# Spinning Reel Opinions??



## OSU_Fisherman (Mar 1, 2007)

Hey guys. I am wanting to buy a spinning reel here sometime soon to replace the Shakespeare that I have right now. 

I just bought a Quantum Xtralite reel and I love it, so I was wondering about the full-sized reels. Does anybody have any info on them? 

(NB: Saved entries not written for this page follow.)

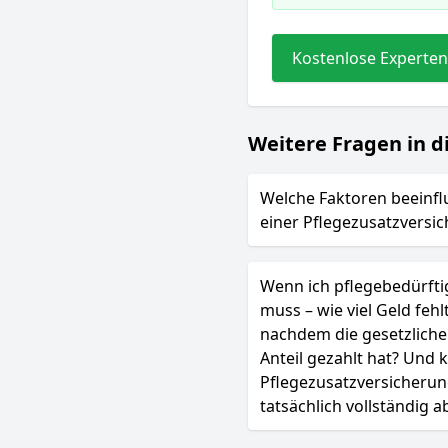
Kostenlose Experten
Weitere Fragen in d
Welche Faktoren beeinfl
einer Pflegezusatzversi
Wenn ich pflegebedürfti
muss – wie viel Geld feh
nachdem die gesetzliche
Anteil gezahlt hat? Und 
Pflegezusatzversicherun
tatsächlich vollständig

I am probably not going to buy a new one until I cruise eBay first for a slightly used reel. I am open to other brand suggestions and I'm trying to keep it under $50. I fish mainly for LM Bass.

Thanks in Advance,
Jason


----------



## BiteMyLine (Sep 7, 2006)

Abu Garcia Cardinal is a really good reel for the price. I got one last year for $30 and havent had any troubles with it., and bought another a couple months ago. I have one on and ultralight and one on a 7' Medium Action Super 7. They have taken the abuse of the ohio river creeks, lakes and farm ponds catching cats, wipers, white bass, bass, walleye, and crappie. Great Deal in my opinion.


----------



## Ruminator (Apr 6, 2004)

OSU, I have three Quantum reels- "Response" models that have the magnetic trip bails which I love. !% Very smooth reels.
I hope this helps.


----------



## bronzebackyac (Apr 19, 2005)

You can't go wrong with the Shimano reels. that's all I use for spinning reels. The sahara or sedona would be in your price range. I have been using (and abusing) one of each for at least 5yrs and have not had the first problem. I sent them off to the reel doctor this spring and they came back like new. I have found that there are alot of good reels out there that will be smooth for a while, but only a few will stay that way after getting beat up on the creek day after day. I will spare those names to avoid a debate, but..... Creek sand will do some serious damage on a cheap reel. Also don't get wrapped up in the # of ball bearings. It don't mean nuttin. lol


----------



## Smallmouth Crazy (Apr 4, 2006)

I like the Shimano Saharas I also have a Sedona or two, for a little more coin you can get a Symetre, friends at work are big fans of the Quantum line, if your going to wait for a while to buy Gander seems to always close out reels at the end of the year, nothing wrong with the reels, its just that the MFG adds a bell or a whistle to it and they now call it this instead of that so they close out the old ones, Dicks has alot of sales going lately it seems.


----------



## redhotbuzz (Dec 2, 2004)

Just picked up a Shimano Sedona 2500 at Dicks yesterday for 40 bucks...great reel wore out a 2000 Sedona my boys got me 6 years ago.Hard to beat a Shimano reel.....


----------



## SwollenGoat (Apr 13, 2005)

Another vote for Shimano I bought a Sahara last fall and so far it has been bulletproof.


----------



## young-gun21 (Mar 14, 2006)

I have 2 Quantum Infernos for bass fishing. I have the size 20 w/ an all star 7' med/light for finesse fishing...and a size 30 for my weightless soft plastics fishing. I got both @ Dicks for $50.


----------



## Steel Cranium (Aug 22, 2005)

Shimano, quantum, diawa are safe. You can get parts years after you buy the reel. Stay away from the 'house' brands (bass pro, cabelas, gander, etc.) if you want to replace parts as they wear. They often change lines/suppliers for the reels yearly and may not have parts a few years after purchase. I have two bass pro reels (one a Johnny Morris top-of-the-line spinning reel) that I can't get replacement parts for.


----------



## legendaryyaj (Nov 1, 2005)

I have a Pfleuger Gold Medalist and love it. I think its equivalent to the Trion but not sure.


----------



## For my Son (Apr 23, 2007)

I have been fishing in dirt (the shore) for many years with a Mitchel 300. I love the thing. I have tried the quantum and a little bit of the above mentioned shore and it crapped out. I just bought a new Mitchel and for the last year it has been great (feels cheaper than the old on though). I am planning on buying a mitchel to attach to my 10' noodle that I received for fathers day.


----------



## Smallmouth Crazy (Apr 4, 2006)

redhotbuzz said:


> Just picked up a Shimano Sedona 2500 at Dicks yesterday for 40 bucks...great reel wore out a 2000 Sedona my boys got me 6 years ago.Hard to beat a Shimano reel.....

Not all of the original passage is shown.